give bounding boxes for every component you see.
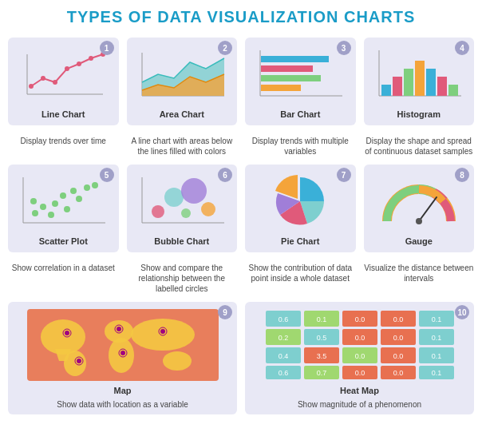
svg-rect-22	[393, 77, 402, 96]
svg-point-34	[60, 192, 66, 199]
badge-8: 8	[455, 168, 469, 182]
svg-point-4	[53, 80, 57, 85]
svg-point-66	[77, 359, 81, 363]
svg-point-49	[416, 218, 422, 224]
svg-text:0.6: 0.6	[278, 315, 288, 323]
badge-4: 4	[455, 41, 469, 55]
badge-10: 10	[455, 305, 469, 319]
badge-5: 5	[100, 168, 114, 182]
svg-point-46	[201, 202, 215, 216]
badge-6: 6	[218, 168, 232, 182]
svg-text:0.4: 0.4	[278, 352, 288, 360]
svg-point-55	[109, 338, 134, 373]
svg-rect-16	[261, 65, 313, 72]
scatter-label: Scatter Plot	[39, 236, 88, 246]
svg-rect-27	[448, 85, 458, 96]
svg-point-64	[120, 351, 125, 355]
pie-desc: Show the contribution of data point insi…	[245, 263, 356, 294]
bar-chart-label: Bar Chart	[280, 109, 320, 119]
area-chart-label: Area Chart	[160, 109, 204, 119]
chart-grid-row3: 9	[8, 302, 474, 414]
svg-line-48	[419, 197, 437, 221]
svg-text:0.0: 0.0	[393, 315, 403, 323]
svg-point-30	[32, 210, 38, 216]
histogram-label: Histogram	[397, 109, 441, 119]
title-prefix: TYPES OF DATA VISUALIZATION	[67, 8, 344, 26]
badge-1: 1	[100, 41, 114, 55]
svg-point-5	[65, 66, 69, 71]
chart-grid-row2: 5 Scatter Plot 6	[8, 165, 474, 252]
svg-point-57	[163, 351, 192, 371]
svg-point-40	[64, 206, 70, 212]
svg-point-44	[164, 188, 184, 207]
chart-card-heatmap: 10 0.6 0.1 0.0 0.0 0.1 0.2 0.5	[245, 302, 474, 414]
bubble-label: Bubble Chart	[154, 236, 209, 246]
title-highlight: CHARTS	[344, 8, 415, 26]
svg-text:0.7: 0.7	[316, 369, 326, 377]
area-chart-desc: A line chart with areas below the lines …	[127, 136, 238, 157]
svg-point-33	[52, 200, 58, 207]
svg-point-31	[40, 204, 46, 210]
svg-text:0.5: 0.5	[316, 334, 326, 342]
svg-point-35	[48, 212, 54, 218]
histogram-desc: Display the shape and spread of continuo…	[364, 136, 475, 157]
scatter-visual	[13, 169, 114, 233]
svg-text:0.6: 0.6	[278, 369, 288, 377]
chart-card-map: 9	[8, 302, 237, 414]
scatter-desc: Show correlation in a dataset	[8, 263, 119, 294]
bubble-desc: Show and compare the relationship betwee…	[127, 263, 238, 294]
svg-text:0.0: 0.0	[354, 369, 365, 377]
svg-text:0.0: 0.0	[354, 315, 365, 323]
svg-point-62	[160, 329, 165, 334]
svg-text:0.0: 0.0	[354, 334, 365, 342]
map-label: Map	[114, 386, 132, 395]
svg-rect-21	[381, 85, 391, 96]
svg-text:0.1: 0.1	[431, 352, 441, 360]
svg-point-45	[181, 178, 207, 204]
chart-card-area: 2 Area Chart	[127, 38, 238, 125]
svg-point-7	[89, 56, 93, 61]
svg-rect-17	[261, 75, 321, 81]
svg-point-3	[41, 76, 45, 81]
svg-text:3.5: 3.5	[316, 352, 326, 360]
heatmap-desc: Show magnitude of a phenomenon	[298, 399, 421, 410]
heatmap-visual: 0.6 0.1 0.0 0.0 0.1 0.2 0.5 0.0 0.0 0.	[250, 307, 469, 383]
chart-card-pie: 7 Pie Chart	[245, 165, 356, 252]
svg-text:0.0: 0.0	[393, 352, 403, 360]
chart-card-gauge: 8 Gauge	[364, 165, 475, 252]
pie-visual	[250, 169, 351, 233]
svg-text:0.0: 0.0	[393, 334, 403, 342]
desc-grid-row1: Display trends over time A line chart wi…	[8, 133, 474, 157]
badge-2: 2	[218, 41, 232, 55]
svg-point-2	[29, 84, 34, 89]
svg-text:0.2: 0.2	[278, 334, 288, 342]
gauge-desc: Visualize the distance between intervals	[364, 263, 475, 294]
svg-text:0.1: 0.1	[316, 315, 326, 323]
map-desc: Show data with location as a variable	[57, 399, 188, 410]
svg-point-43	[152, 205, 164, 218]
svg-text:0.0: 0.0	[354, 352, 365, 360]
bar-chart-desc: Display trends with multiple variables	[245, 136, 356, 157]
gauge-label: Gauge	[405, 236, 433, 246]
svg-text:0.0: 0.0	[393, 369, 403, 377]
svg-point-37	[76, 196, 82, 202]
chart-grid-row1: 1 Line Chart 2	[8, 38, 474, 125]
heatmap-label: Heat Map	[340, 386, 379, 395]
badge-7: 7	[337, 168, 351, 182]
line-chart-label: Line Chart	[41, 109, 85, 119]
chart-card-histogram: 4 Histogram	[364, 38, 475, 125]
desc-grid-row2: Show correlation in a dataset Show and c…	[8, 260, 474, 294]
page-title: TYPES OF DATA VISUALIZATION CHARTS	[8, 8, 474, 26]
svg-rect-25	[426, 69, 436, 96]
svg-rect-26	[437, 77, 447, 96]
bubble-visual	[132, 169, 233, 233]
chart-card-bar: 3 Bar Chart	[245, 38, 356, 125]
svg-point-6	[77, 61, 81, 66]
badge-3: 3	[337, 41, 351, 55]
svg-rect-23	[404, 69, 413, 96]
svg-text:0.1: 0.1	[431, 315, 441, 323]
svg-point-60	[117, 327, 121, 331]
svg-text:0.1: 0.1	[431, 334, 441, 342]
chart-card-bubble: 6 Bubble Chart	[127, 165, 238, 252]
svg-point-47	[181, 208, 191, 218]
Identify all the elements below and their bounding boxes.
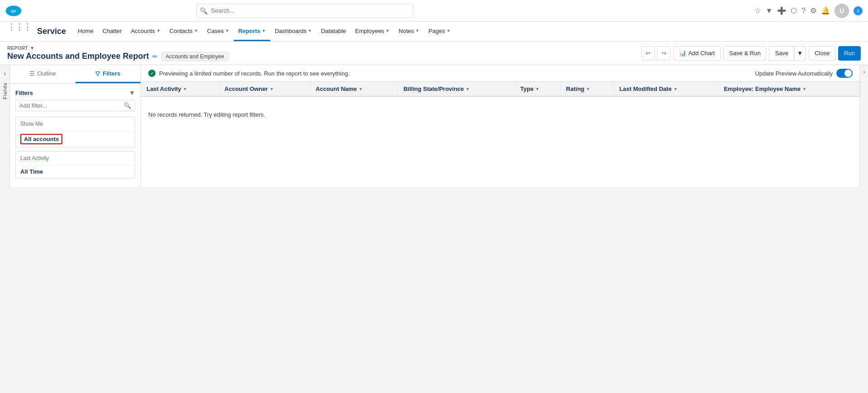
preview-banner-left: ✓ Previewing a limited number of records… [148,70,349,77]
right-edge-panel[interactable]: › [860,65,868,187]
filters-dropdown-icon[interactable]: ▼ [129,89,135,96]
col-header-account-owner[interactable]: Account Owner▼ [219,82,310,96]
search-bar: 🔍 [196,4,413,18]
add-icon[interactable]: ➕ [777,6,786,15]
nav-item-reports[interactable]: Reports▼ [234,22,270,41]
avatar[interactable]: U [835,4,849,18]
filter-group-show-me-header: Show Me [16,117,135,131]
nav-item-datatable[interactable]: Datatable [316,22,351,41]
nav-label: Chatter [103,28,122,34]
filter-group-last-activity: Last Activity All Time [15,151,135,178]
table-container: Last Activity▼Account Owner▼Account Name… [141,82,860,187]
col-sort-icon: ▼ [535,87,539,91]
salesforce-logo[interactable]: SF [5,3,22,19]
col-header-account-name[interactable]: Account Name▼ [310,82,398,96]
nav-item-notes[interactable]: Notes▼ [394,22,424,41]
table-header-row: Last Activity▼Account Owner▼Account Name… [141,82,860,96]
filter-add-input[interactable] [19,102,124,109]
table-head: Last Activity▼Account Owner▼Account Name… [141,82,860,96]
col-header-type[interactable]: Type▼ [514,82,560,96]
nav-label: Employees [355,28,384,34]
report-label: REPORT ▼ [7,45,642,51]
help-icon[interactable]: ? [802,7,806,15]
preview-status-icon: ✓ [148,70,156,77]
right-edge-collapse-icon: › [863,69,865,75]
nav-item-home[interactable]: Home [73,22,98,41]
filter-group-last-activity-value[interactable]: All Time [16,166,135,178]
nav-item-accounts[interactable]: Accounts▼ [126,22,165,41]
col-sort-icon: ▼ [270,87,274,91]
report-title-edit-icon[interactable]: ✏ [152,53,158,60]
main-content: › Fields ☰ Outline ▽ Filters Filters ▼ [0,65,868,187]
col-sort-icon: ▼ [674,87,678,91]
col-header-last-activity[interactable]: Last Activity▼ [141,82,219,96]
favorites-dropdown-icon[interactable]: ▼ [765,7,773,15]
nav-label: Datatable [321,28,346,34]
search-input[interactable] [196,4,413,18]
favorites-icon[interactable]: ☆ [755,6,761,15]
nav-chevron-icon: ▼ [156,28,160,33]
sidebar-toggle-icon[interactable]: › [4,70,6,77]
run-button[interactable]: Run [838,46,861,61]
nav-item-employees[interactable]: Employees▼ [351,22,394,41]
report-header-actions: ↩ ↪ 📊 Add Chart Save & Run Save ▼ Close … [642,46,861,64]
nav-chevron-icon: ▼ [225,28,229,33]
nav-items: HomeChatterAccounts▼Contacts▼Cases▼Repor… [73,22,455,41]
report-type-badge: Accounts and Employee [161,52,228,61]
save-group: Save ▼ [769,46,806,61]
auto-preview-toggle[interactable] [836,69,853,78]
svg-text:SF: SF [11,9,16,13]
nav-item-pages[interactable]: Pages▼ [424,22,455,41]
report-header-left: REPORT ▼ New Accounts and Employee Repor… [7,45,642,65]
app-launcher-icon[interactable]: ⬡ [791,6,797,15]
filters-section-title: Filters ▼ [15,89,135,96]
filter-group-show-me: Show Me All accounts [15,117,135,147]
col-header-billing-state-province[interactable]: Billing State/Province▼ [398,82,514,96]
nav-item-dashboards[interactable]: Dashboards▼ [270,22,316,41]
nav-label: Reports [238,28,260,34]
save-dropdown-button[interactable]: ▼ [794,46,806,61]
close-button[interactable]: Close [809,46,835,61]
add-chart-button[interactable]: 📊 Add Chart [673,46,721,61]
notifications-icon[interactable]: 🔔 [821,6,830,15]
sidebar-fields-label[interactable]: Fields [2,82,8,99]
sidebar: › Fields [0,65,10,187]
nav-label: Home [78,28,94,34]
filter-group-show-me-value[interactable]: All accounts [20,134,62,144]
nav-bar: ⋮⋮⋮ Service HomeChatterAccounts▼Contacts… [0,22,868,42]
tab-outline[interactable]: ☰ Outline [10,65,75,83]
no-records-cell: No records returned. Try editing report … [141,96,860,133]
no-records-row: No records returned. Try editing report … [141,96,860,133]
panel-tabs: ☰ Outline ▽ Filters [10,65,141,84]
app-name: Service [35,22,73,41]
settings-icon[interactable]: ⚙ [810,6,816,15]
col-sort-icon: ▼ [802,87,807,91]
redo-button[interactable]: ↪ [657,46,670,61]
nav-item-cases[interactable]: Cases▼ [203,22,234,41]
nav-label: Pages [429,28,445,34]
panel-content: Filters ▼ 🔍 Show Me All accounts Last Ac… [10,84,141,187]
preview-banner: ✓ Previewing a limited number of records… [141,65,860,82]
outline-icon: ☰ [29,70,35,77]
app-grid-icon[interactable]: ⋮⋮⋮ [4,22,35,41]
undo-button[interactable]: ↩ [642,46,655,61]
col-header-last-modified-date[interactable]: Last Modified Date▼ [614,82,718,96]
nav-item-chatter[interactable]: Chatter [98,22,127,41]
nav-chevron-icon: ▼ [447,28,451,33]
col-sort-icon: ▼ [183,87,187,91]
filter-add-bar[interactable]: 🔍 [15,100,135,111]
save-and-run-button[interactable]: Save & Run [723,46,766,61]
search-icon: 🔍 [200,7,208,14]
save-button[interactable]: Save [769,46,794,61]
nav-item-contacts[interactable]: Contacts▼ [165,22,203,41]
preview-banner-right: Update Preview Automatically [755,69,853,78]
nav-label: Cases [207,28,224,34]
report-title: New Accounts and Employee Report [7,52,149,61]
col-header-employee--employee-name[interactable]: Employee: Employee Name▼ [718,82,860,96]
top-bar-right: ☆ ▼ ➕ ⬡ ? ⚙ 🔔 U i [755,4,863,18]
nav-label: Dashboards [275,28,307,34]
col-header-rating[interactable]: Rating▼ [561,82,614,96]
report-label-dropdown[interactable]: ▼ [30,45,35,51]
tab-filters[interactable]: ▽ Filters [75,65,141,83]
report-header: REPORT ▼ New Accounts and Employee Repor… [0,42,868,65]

========

◆ **INSTRUCTIONS FOR THE TASK**:
When the word "button" appears in a line of the listing, pull that line out.

◆ **TASK RESPONSE**:
run-button[interactable]: Run [838,46,861,61]
save-dropdown-button[interactable]: ▼ [794,46,806,61]
close-button[interactable]: Close [809,46,835,61]
add-chart-button[interactable]: 📊 Add Chart [673,46,721,61]
redo-button[interactable]: ↪ [657,46,670,61]
undo-button[interactable]: ↩ [642,46,655,61]
save-and-run-button[interactable]: Save & Run [723,46,766,61]
save-button[interactable]: Save [769,46,794,61]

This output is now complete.